**Extracted page text data**
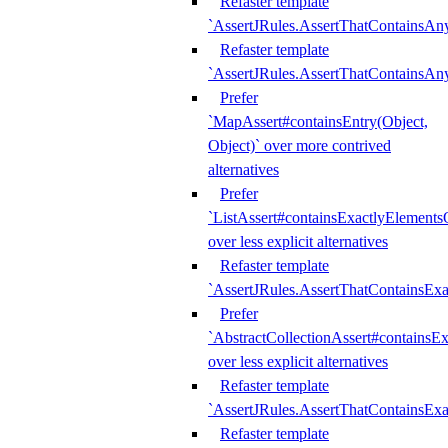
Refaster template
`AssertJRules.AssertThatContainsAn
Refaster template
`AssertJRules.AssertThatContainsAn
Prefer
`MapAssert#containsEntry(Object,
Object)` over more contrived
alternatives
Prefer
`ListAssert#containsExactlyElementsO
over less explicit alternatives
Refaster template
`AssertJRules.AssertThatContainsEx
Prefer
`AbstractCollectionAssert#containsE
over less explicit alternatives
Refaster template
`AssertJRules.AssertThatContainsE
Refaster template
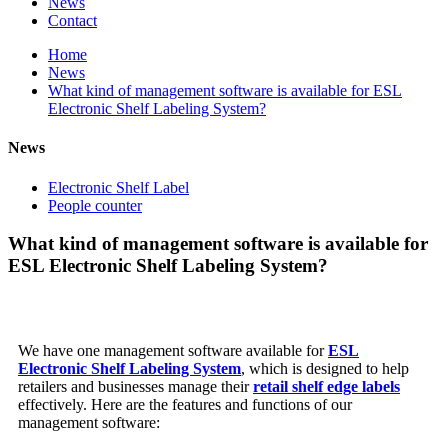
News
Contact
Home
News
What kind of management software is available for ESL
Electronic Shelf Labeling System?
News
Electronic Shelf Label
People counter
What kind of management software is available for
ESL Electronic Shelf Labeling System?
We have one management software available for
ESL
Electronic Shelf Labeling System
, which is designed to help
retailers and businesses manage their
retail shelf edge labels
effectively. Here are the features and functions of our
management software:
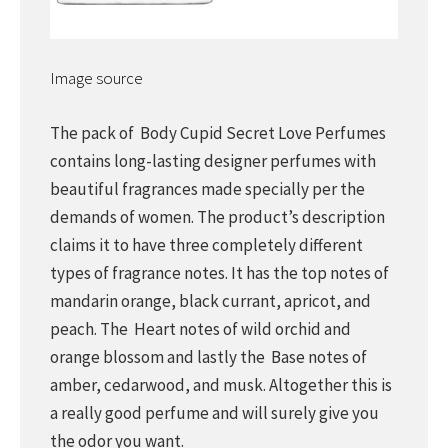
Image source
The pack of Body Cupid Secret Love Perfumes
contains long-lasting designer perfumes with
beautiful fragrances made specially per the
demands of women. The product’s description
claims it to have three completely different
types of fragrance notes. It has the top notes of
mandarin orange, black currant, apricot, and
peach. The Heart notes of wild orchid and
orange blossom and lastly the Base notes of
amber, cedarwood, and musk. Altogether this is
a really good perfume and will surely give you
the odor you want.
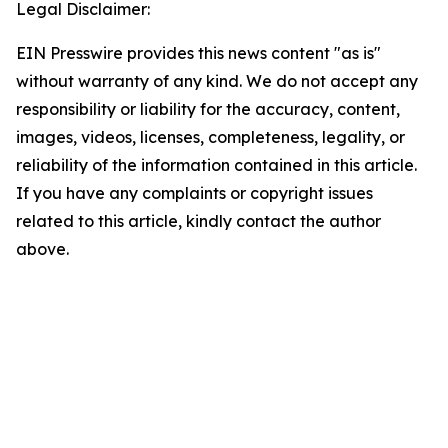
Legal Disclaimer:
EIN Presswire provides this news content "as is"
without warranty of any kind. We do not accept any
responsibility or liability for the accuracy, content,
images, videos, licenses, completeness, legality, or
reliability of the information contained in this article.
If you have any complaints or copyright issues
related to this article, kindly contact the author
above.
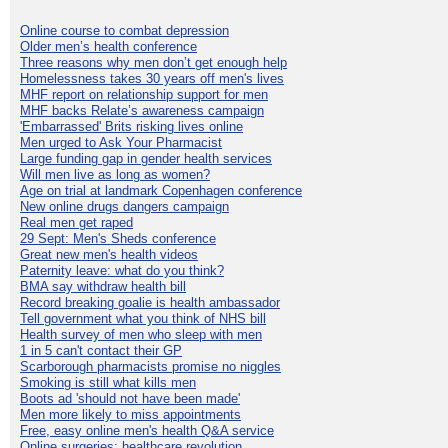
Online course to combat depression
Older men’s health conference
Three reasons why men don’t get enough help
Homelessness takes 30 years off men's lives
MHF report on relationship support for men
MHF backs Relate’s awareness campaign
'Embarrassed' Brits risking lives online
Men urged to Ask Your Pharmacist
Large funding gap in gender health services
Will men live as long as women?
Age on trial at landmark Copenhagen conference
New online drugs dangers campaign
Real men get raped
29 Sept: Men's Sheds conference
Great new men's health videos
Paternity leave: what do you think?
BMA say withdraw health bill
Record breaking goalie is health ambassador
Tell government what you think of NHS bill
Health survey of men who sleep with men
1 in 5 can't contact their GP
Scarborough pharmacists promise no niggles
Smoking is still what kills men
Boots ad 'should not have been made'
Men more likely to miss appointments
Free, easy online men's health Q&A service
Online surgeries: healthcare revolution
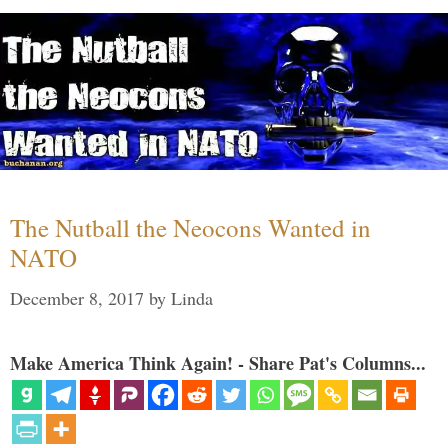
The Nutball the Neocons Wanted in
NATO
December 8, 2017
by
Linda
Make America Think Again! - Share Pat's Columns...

**Assigned task**
Could every entry be restated word for word, pictures excluded?

**Task response**
Refaster template
`AssertJRules.AssertThatContainsAn
Refaster template
`AssertJRules.AssertThatContainsAn
Prefer
`MapAssert#containsEntry(Object,
Object)` over more contrived
alternatives
Prefer
`ListAssert#containsExactlyElementsO
over less explicit alternatives
Refaster template
`AssertJRules.AssertThatContainsEx
Prefer
`AbstractCollectionAssert#containsE
over less explicit alternatives
Refaster template
`AssertJRules.AssertThatContainsE
Refaster template
News
Contact
Home
News
What kind of management software is available for ESL
Electronic Shelf Labeling System?
News
Electronic Shelf Label
People counter
What kind of management software is available for
ESL Electronic Shelf Labeling System?
We have one management software available for
ESL
Electronic Shelf Labeling System
, which is designed to help
retailers and businesses manage their
retail shelf edge labels
effectively. Here are the features and functions of our
management software:
Image source
The pack of Body Cupid Secret Love Perfumes
contains long-lasting designer perfumes with
beautiful fragrances made specially per the
demands of women. The product’s description
claims it to have three completely different
types of fragrance notes. It has the top notes of
mandarin orange, black currant, apricot, and
peach. The Heart notes of wild orchid and
orange blossom and lastly the Base notes of
amber, cedarwood, and musk. Altogether this is
a really good perfume and will surely give you
the odor you want.
Legal Disclaimer:
EIN Presswire provides this news content "as is"
without warranty of any kind. We do not accept any
responsibility or liability for the accuracy, content,
images, videos, licenses, completeness, legality, or
reliability of the information contained in this article.
If you have any complaints or copyright issues
related to this article, kindly contact the author
above.
Online course to combat depression
Older men’s health conference
Three reasons why men don’t get enough help
Homelessness takes 30 years off men's lives
MHF report on relationship support for men
MHF backs Relate’s awareness campaign
'Embarrassed' Brits risking lives online
Men urged to Ask Your Pharmacist
Large funding gap in gender health services
Will men live as long as women?
Age on trial at landmark Copenhagen conference
New online drugs dangers campaign
Real men get raped
29 Sept: Men's Sheds conference
Great new men's health videos
Paternity leave: what do you think?
BMA say withdraw health bill
Record breaking goalie is health ambassador
Tell government what you think of NHS bill
Health survey of men who sleep with men
1 in 5 can't contact their GP
Scarborough pharmacists promise no niggles
Smoking is still what kills men
Boots ad 'should not have been made'
Men more likely to miss appointments
Free, easy online men's health Q&A service
Online surgeries: healthcare revolution
The Nutball the Neocons Wanted in
NATO
December 8, 2017
by
Linda
Make America Think Again! - Share Pat's Columns...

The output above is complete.